Mitigation Strategies
Three techniques, each additive:
| Strategy | Middle source incorporation |
|---|---|
| Raw concatenation | 51% |
| Section headers added | 72% (+21%) |
| Headers + beginning summary | 91% (+19%) |
1. Beginning summary. Place a summary of key findings from all sources at the top of the input. Critical information from middle sources appears in the highest-attention position. The model processes the summary reliably, then has context for the detailed sections.
2. Section headers. Explicit markers like ”## Module 4: Authentication Results” help the model maintain structured attention across the input. Headers create attention anchors that partially override the U-shaped curve.

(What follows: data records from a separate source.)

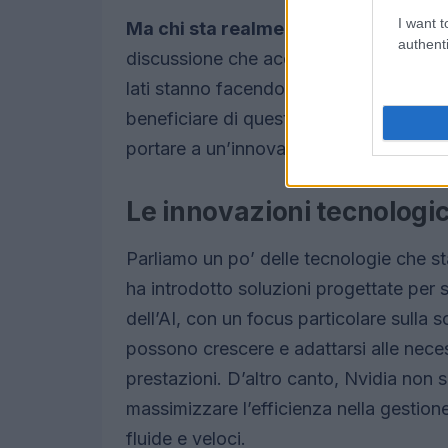
I want t
Ma chi sta realmente vincendo ques
authenti
discussione che accende gli animi tra gl
lati stanno facendo progressi significat
beneficiare di questa competizione. Ch
portare a un’innovazione senza preced
Le innovazioni tecnologich
Parliamo un po’ delle tecnologie che 
ha introdotto soluzioni progettate per 
dell’AI, con un focus particolare sulla s
possono crescere e adattarsi alle nec
prestazioni. D’altro canto, Nvidia non s
massimizzare l’efficienza nella gestion
fluide e veloci.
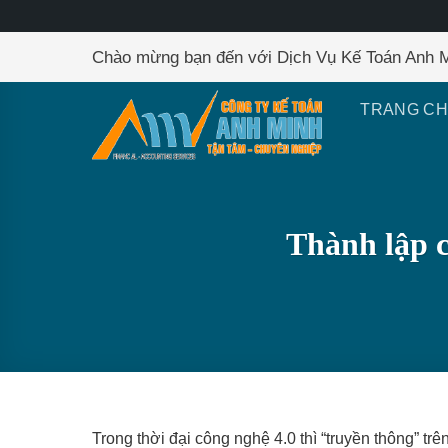
Skip
Chào mừng bạn đến với Dịch Vụ Kế Toán Anh 
to
content
TRANG C
Thành lập c
Trong thời đại công nghệ 4.0 thì “truyền thông” tr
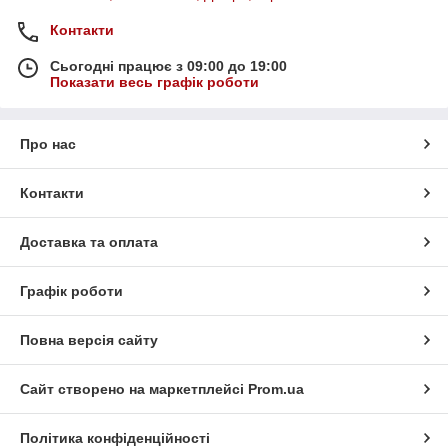
Контакти
Сьогодні працює з 09:00 до 19:00
Показати весь графік роботи
Про нас
Контакти
Доставка та оплата
Графік роботи
Повна версія сайту
Сайт створено на маркетплейсі
Prom.ua
Політика конфіденційності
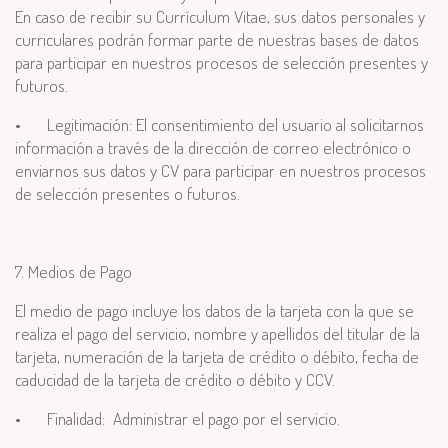
En caso de recibir su Currículum Vitae, sus datos personales y
curriculares podrán formar parte de nuestras bases de datos
para participar en nuestros procesos de selección presentes y
futuros.
•
Legitimación: El consentimiento del usuario al solicitarnos
información a través de la dirección de correo electrónico o
enviarnos sus datos y CV para participar en nuestros procesos
de selección presentes o futuros.
7. Medios de Pago
El medio de pago incluye los datos de la tarjeta con la que se
realiza el pago del servicio, nombre y apellidos del titular de la
tarjeta, numeración de la tarjeta de crédito o débito, fecha de
caducidad de la tarjeta de crédito o débito y CCV.
•
Finalidad: Administrar el pago por el servicio.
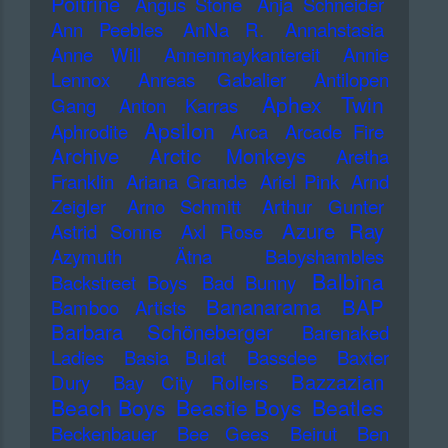
Poitrine
Angus Stone
Anja Schneider
Ann Peebles
AnNa R.
Annahstasia
Anne Will
Annenmaykantereit
Annie
Lennox
Anreas Gabalier
Antilopen
Aphex Twin
Gang
Anton Karras
Apsilon
Aphrodite
Arca
Arcade Fire
Archive
Arctic Monkeys
Aretha
Franklin
Ariana Grande
Ariel Pink
Arnd
Zeigler
Arno Schmitt
Arthur Gunter
Azure Ray
Astrid Sonne
Axl Rose
Azymuth
Ätna
Babyshambles
Balbina
Backstreet Boys
Bad Bunny
Bananarama
BAP
Bamboo Artists
Barbara Schöneberger
Barenaked
Ladies
Basia Bulat
Bassdee
Baxter
Bazzazian
Dury
Bay City Rollers
Beach Boys
Beastie Boys
Beatles
Beckenbauer
Bee Gees
Beirut
Ben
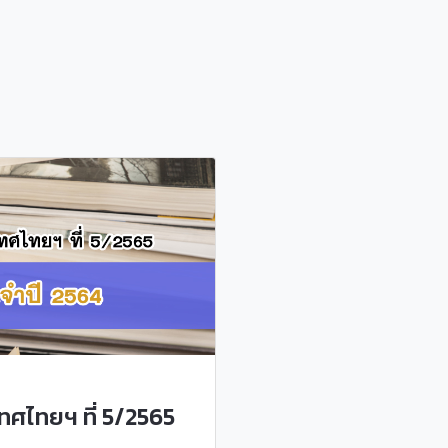
ศไทยฯ ที่ 5/2565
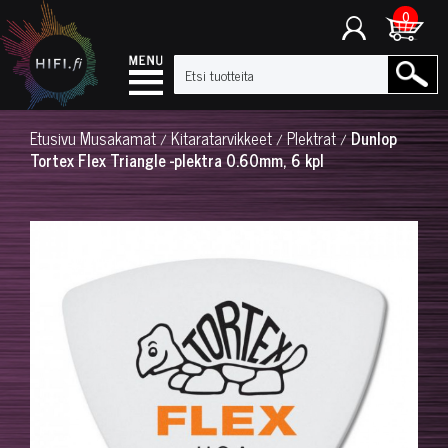
0
Etusivu
Musakamat
Kitaratarvikkeet
Plektrat
Dunlop
/
/
/
Tortex Flex Triangle -plektra 0.60mm, 6 kpl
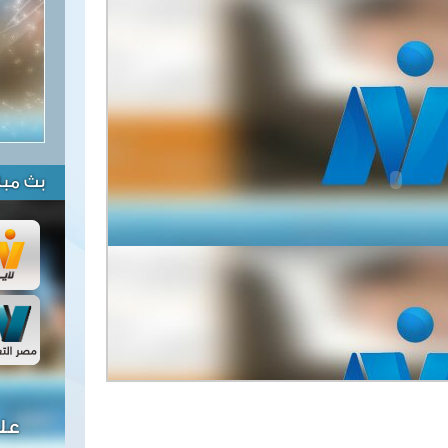
بث مبا
عل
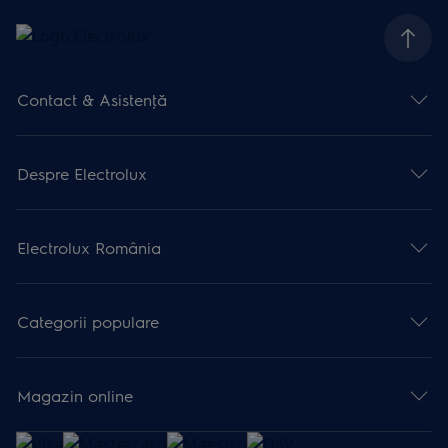
Contact & Asistenţă
Despre Electrolux
Electrolux România
Categorii populare
Magazin online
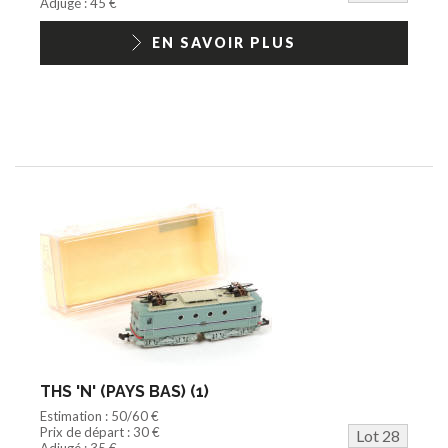
Adjugé : 45 €
EN SAVOIR PLUS
THS 'N' (PAYS BAS) (1)
Estimation : 50/60 €
Prix de départ : 30 €
Lot 28
Adjugé : 35 €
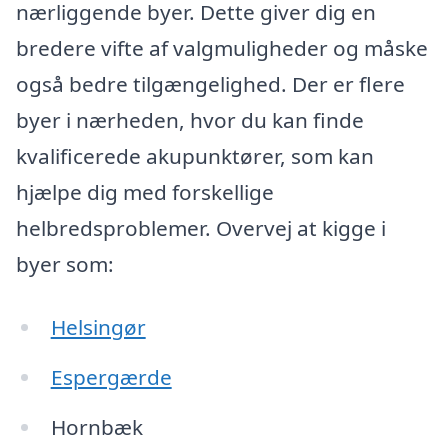
nærliggende byer. Dette giver dig en
bredere vifte af valgmuligheder og måske
også bedre tilgængelighed. Der er flere
byer i nærheden, hvor du kan finde
kvalificerede akupunktører, som kan
hjælpe dig med forskellige
helbredsproblemer. Overvej at kigge i
byer som:
Helsingør
Espergærde
Hornbæk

3. Source tags and cross-reference markers. When findings from different sources relate to each other, tag them explicitly and note the relationships in the beginning summary. “Tool 3 and Tool 11 findings are related” in the summary ensures the connection is processed even when the detail sections are in middle positions.
What Does Not Work
“Process all sections equally” instructions. Attention distribution cannot be overridden by prompt directives. The lost-in-the-middle effect is a fundamental processing pattern, not a behavioral choice.
Random shuffling. Shuffling source order each run distributes the risk probabilistically but does not prevent loss in any single run. A beginning summary provides deterministic protection.
Larger context windows. The U-shape persists regardless of window size. A 200K-token window still shows weaker middle attention than a 100K-token window.
When to Process Separately
For 12+ sources where all findings must be captured and cross-referencing is not needed, processing each source in an individual API call eliminates the attention effect entirely. But this multiplies API costs and loses cross-source context.
The structured mitigation approach (summary + headers + tags) is more cost-effective for most use cases — it raises middle incorporation from 51% to 91% without architectural changes.
When cross-referencing IS needed (tool 3’s finding relates to tool 11’s), the sources must be in the same input. Separate processing prevents correlation. Use the beginning summary to highlight cross-references explicitly.
One-liner: Place a key findings summary at the beginning and add section headers throughout — this raises middle-source incorporation from 51% to 91%, mitigating the U-shaped attention curve without splitting into separate API calls.